Document structure recognition data
========

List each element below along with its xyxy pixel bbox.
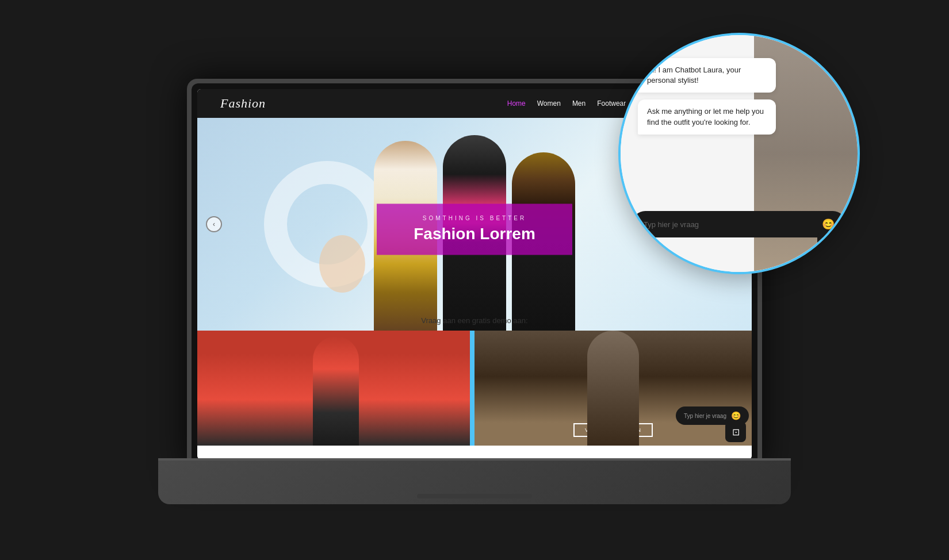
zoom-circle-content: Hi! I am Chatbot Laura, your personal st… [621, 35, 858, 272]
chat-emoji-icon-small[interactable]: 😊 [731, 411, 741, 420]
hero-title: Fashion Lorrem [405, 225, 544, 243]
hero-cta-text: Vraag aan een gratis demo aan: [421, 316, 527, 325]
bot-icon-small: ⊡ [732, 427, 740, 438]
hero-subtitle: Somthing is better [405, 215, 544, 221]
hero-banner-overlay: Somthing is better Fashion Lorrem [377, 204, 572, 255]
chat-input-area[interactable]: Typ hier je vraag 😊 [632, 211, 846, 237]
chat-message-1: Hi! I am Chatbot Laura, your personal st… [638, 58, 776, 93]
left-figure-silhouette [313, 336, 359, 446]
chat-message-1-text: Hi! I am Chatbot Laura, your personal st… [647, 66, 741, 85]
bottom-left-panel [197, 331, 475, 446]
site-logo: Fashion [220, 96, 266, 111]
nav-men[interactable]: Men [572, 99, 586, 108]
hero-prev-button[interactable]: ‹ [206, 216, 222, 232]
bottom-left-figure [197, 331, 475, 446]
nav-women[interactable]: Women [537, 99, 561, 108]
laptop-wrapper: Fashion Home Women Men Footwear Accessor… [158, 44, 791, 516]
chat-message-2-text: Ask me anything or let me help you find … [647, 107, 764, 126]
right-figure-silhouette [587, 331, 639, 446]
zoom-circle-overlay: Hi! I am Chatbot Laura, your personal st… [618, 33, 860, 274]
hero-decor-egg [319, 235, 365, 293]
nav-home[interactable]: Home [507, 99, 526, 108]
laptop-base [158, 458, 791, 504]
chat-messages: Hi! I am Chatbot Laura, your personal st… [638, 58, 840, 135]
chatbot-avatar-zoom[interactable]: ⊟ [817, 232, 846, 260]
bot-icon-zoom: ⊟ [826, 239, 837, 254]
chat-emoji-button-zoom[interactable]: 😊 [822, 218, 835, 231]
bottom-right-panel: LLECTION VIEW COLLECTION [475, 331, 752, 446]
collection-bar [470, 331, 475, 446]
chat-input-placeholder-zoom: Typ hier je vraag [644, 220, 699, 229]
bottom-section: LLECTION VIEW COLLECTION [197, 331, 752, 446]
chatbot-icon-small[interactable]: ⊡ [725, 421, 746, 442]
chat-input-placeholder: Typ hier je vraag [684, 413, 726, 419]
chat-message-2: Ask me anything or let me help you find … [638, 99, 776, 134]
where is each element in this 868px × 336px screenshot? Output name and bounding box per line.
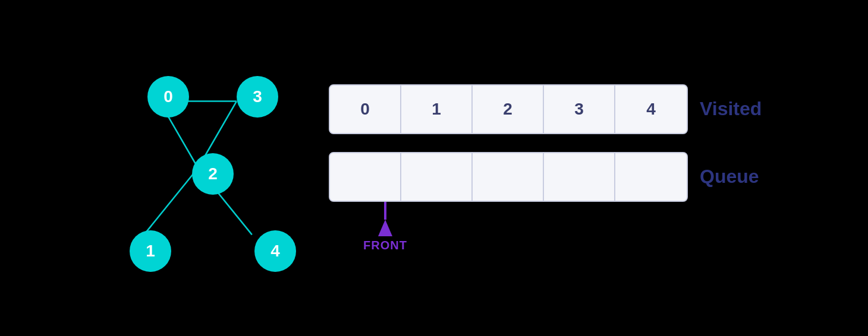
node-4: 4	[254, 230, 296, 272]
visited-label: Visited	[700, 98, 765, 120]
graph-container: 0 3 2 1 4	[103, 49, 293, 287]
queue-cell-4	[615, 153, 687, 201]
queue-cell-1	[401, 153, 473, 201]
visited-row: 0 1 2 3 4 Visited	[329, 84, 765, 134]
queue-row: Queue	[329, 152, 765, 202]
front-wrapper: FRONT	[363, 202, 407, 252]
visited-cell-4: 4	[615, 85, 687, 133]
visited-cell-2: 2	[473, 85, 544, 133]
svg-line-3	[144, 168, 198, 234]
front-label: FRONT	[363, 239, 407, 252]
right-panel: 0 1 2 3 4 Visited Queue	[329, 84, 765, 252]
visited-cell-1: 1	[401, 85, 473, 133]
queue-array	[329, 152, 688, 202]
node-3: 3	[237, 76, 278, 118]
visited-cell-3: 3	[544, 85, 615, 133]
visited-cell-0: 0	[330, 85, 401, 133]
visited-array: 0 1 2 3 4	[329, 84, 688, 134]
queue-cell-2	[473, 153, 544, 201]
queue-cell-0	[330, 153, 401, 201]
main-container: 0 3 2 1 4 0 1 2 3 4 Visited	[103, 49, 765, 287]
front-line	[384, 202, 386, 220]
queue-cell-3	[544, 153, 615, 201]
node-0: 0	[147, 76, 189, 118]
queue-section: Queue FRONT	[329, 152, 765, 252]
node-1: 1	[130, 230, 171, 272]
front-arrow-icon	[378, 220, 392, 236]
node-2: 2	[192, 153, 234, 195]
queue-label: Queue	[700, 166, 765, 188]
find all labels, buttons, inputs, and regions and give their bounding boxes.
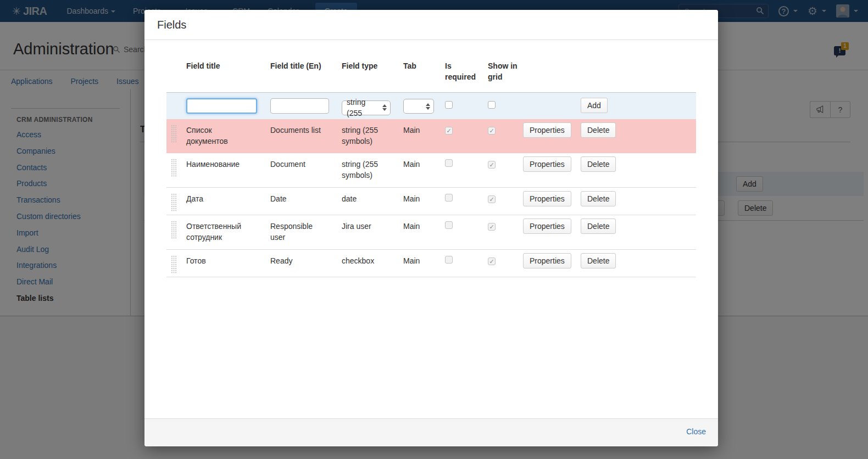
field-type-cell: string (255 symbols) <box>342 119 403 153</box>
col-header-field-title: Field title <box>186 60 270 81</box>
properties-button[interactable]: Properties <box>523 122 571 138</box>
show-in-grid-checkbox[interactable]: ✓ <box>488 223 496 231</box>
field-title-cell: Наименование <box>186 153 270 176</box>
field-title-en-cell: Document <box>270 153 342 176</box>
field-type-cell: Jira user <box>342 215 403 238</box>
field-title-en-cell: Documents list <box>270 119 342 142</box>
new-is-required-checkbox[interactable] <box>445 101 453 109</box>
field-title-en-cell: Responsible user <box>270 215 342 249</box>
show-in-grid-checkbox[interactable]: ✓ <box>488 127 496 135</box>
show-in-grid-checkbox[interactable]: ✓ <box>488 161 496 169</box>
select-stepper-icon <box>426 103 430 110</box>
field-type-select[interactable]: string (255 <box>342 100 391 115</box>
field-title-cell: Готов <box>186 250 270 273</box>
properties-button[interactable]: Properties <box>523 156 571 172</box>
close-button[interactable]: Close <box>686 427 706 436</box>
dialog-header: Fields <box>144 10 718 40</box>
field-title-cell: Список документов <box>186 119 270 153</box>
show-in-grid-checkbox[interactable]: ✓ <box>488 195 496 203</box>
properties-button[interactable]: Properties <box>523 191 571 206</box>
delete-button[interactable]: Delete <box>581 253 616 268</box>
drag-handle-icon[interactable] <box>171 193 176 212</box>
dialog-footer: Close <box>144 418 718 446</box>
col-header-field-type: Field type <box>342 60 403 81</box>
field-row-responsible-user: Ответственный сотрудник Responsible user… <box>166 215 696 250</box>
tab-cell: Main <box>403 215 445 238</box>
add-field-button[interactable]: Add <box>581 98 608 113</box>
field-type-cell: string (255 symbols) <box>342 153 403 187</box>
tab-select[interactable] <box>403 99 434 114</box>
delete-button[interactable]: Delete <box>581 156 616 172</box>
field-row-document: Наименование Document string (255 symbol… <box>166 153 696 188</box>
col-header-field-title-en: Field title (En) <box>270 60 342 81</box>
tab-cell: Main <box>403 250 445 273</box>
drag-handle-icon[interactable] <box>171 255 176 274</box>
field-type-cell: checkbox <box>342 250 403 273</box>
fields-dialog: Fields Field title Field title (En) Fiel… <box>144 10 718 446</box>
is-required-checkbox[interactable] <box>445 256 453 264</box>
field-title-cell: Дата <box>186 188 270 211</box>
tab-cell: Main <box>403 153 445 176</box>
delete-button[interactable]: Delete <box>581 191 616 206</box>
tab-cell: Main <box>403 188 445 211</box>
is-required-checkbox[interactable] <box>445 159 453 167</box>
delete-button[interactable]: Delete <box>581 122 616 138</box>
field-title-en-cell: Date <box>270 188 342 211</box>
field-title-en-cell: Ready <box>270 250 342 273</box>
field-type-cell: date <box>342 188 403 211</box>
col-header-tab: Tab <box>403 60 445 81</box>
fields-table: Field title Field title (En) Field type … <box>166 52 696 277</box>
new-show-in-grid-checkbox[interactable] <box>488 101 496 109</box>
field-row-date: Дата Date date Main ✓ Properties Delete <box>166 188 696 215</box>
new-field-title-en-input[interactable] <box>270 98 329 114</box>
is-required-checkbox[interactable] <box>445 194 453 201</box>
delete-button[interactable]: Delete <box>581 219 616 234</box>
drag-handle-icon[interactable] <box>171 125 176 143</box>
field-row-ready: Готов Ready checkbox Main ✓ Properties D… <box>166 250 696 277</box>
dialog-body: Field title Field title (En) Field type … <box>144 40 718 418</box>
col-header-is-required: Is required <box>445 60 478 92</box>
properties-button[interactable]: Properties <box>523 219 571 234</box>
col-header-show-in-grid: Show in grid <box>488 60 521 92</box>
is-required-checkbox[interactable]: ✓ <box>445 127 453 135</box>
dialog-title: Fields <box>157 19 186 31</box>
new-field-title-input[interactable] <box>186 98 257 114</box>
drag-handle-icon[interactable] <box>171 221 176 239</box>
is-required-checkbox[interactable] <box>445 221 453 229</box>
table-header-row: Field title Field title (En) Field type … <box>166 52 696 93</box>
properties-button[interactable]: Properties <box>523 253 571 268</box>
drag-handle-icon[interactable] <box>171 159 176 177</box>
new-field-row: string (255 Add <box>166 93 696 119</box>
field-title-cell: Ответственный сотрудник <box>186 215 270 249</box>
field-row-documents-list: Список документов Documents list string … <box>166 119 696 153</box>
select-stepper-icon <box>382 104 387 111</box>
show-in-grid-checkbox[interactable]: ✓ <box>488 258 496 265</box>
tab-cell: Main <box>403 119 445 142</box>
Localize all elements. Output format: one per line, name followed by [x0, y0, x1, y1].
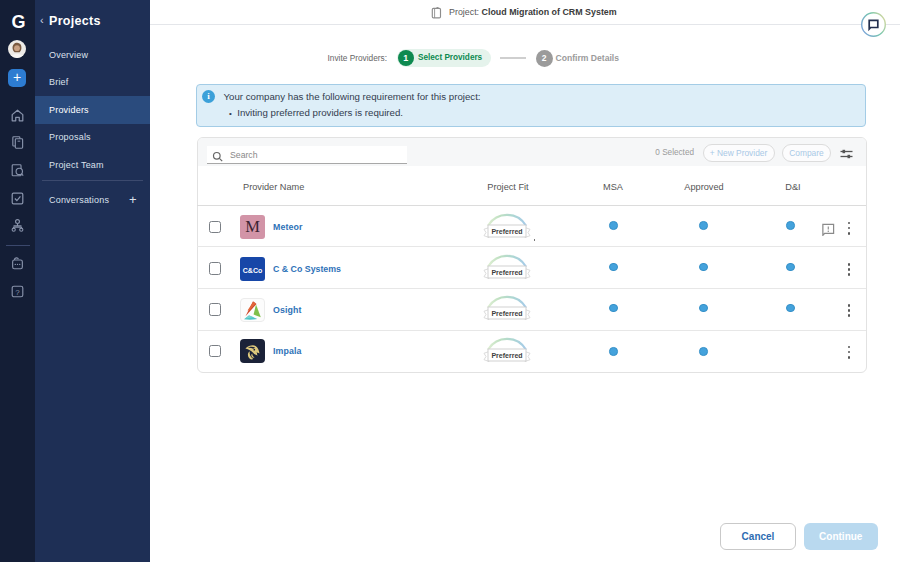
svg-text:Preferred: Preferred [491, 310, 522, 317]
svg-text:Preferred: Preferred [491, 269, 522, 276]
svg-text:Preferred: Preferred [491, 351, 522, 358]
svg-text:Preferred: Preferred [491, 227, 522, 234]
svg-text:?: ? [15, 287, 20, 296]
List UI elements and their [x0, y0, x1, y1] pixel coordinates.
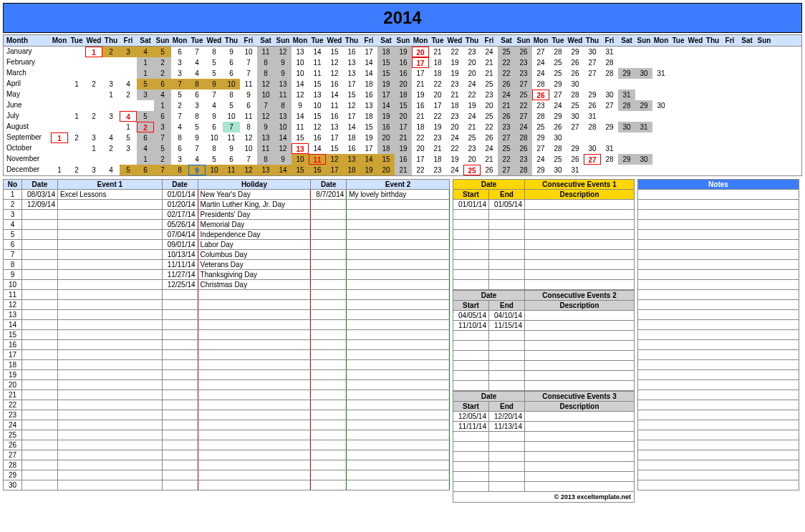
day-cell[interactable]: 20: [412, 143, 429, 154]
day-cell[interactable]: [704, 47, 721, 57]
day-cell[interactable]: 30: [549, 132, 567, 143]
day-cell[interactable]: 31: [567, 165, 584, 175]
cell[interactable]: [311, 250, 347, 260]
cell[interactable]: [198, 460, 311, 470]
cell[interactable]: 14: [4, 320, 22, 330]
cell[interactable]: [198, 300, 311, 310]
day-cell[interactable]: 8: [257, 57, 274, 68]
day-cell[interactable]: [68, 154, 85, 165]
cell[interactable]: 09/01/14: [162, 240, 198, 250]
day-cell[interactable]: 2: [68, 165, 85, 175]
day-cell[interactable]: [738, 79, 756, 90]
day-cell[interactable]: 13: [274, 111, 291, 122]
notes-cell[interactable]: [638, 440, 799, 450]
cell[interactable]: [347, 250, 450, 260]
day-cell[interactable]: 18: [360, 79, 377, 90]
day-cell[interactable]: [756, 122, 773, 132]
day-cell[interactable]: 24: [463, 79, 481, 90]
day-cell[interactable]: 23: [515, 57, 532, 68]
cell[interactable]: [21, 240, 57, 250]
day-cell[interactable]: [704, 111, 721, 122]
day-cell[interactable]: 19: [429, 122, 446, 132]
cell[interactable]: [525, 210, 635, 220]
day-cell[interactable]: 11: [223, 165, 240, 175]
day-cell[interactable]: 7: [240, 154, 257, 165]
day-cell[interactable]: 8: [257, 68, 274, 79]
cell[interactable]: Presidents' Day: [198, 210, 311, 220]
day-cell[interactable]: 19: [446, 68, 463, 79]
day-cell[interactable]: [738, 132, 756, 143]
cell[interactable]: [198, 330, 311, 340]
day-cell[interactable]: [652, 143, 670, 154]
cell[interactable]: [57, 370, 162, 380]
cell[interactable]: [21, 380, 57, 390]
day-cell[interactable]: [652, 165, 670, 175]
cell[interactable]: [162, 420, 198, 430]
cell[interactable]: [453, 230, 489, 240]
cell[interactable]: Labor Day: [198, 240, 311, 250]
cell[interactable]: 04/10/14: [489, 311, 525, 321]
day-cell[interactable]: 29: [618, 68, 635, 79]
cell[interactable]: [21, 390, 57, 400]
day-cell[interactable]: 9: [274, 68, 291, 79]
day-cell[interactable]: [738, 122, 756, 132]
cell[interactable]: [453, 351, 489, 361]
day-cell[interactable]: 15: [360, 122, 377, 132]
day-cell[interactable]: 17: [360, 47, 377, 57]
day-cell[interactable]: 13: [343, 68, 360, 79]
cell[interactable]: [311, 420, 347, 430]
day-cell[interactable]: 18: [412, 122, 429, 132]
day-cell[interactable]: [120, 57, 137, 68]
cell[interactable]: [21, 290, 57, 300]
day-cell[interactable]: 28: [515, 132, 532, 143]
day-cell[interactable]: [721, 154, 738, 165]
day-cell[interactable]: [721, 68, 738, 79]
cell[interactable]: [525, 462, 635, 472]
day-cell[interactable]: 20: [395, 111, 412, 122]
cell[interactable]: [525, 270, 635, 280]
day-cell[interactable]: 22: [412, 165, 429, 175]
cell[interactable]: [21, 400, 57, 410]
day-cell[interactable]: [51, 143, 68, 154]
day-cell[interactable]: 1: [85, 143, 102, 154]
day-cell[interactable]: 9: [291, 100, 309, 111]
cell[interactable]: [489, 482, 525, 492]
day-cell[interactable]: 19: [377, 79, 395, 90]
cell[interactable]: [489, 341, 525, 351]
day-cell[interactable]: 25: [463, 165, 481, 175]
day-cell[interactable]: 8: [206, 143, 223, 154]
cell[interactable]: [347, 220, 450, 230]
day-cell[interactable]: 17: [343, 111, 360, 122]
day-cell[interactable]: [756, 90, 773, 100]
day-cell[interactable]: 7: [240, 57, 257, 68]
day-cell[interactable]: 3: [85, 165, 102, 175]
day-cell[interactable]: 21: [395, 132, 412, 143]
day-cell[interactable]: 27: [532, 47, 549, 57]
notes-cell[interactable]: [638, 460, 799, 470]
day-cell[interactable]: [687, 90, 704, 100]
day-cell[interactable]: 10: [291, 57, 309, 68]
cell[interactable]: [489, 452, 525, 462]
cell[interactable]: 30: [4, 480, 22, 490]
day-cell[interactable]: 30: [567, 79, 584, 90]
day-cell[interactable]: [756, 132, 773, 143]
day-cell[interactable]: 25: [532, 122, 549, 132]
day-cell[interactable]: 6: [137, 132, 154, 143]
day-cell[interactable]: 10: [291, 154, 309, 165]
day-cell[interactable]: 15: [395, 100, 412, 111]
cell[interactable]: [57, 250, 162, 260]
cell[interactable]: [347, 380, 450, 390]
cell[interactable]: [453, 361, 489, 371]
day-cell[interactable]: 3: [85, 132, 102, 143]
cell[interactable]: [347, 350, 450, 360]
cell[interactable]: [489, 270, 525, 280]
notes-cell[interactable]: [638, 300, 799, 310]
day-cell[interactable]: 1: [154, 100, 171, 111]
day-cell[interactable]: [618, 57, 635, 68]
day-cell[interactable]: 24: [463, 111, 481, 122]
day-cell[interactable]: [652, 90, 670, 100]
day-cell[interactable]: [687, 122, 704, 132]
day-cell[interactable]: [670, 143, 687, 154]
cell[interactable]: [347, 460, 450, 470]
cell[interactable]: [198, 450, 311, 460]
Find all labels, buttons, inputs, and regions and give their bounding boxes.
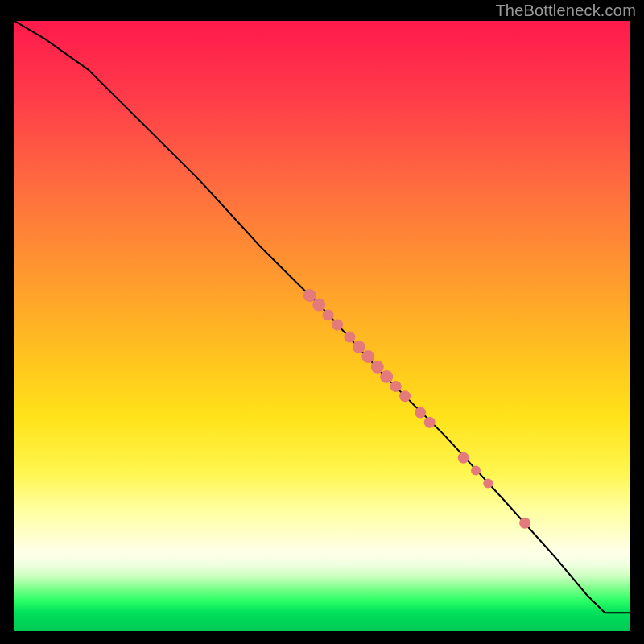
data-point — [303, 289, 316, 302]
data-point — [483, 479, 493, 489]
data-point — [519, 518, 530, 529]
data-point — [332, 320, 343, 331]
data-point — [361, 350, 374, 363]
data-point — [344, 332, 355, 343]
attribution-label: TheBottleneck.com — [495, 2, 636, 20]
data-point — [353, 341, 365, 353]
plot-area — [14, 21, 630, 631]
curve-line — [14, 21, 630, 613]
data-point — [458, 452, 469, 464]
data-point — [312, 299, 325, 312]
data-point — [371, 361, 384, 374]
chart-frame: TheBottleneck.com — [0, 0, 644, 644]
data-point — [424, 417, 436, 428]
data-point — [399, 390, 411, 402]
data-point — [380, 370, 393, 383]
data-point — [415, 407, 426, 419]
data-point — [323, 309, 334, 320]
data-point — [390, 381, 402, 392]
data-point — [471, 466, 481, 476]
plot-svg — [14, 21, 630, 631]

========

*Exercise instructions*
Scan the entries for lines holding the string "circle", then copy every one of them.

*The completed task*
zoom-circle-content: Hi! I am Chatbot Laura, your personal st… [621, 35, 858, 272]
zoom-circle-overlay: Hi! I am Chatbot Laura, your personal st… [618, 33, 860, 274]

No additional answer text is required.